Simulation de procès

Les journées de formation sur le traitement judiciaire des affaires de justice transitionnelle, organisées du 19 au 21 octobre par le ministère de la Justice, le Conseil supérieur de la magistrature et l’Instance vérité et dignité (IVD), ont pris fin dimanche à Hammamet.

Après deux journées d’échange sur le cadre juridique international et national en vigueur en Tunisie, ainsi que sur leurs modalités d’application par les chambres criminelles spécialisées en justice transitionnelle, les juges et procureurs de la République présents à la formation ont participé, le dernier jour, à une simulation de procès.

Les participants se sont penchés sur un cas pratique, une affaire de violations graves des droits de l’homme, afin de rédiger l’acte d’accusation. Ils se sont ensuite réparti les rôles de tous les acteurs intervenants dans un procès, simulant une audience d’une chambre spécialisée.

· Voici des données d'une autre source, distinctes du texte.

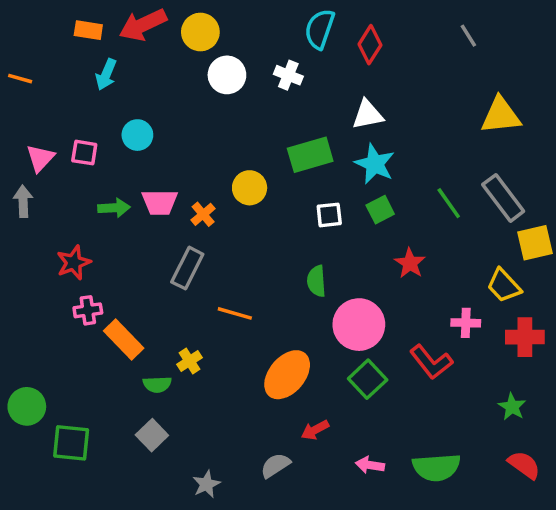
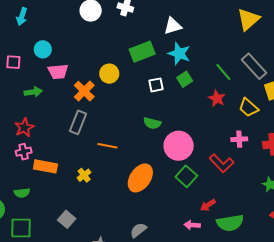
yellow triangle: (501, 116) -> (248, 19), turned -30
pink trapezoid: (160, 202) -> (58, 72), moved
orange cross: (203, 214) -> (84, 91), size x1.5
red star: (74, 263) -> (24, 128), moved
red star: (410, 263) -> (217, 98), moved
green semicircle: (316, 281) -> (152, 123), turned -66
yellow trapezoid: (504, 286) -> (248, 108), moved
orange rectangle: (124, 340) -> (45, 166), turned -30
green semicircle: (157, 384) -> (22, 193), moved
red arrow: (315, 430) -> (208, 205), moved

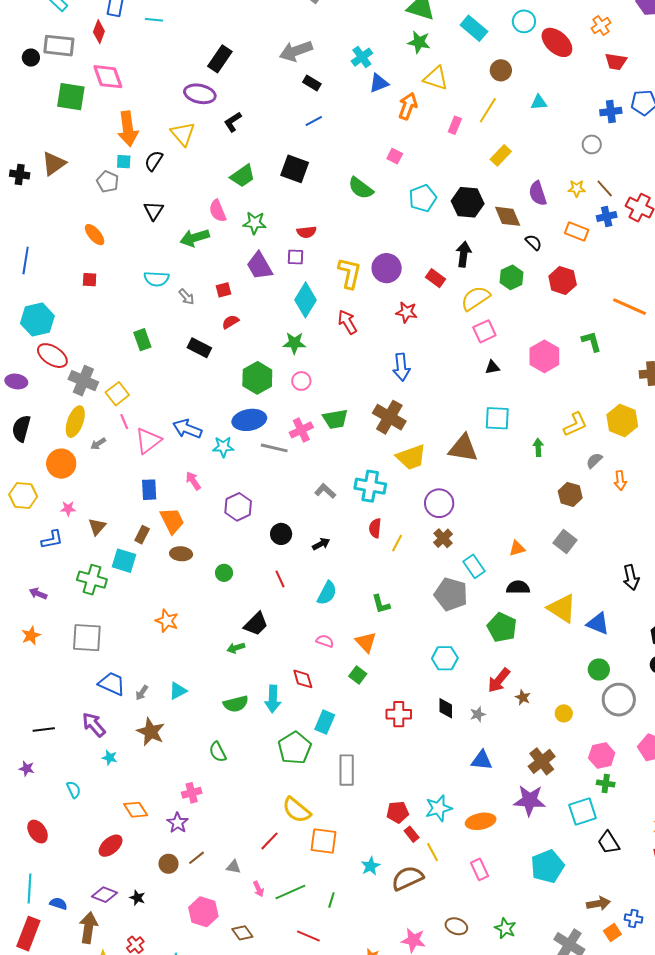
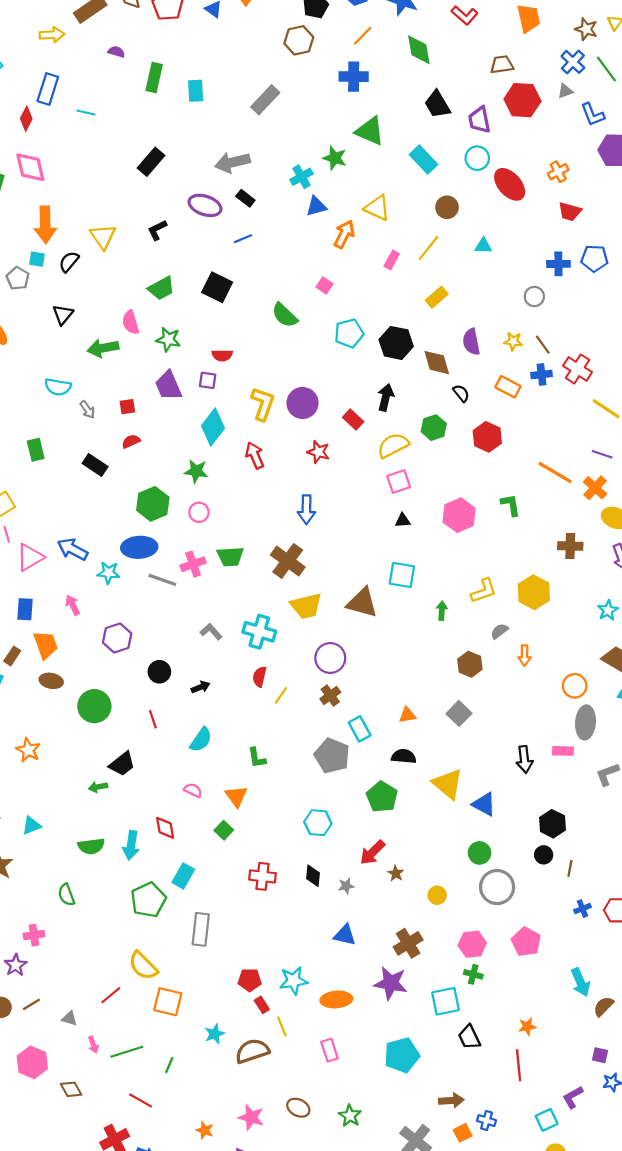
green star: (419, 42) -> (335, 158), moved
purple ellipse: (200, 94) -> (205, 205), moved
green circle: (224, 573) -> (94, 706), size x1.8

« Ces simulations ont permis de mettre en pratique les fondements théoriques de la justice transitionnelle que nous avons passés en revue lors des deux premiers jours de la formation », a indiqué Radhouane Ouarthi, président de l’unité d’investigation de l’IVD et formateur lors de ces journées.

« Les procès de justice transitionnelle, en raison de la spécificité des procédures applicables et de l’importance qu’on y donne à la reconnaissance de la victime dans le respect des droits de la défense, diffère quelque peu des procès de justice ordinaire. » a-t-il expliqué.

« En Tunisie, l’IVD a été dotée de pouvoirs d’investigation étendus, ce qui ne manquera pas d’avoir un impact sur le travail des juges et des procureurs, d’où l’importance cruciale de former toutes les parties intervenantes dans les procès », a indiqué Elena Naughton, du Centre international de la justice transitionnelle.   

« L’expérience tunisienne en matière de justice transitionnelle inspire d'autres pays. Nous continuerons à l’appuyer et faciliterons le partage des leçons tirées », avait déclaré, vendredi à l’ouverture de ces formations, El Kébir Alaoui, représentant résident adjoint du Programme des Nations Unies pour le développement (PNUD) en Tunisie.

Organisées avec l’appui du Programme des Nations pour le développement (PNUD), le bureau du Haut-Commissariat des Nations pour les droits de l’homme en Tunisie (HCDH), le Centre international pour la justice transitionnelle (ICTJ) et l’Union européenne (UE), ces journées inaugurent un nouveau cycle du programme de la formation spécialisée sur le traitement judiciaire des dossiers de justice transitionnelle, après trois cycles tenus entre décembre 2017 et avril 2018.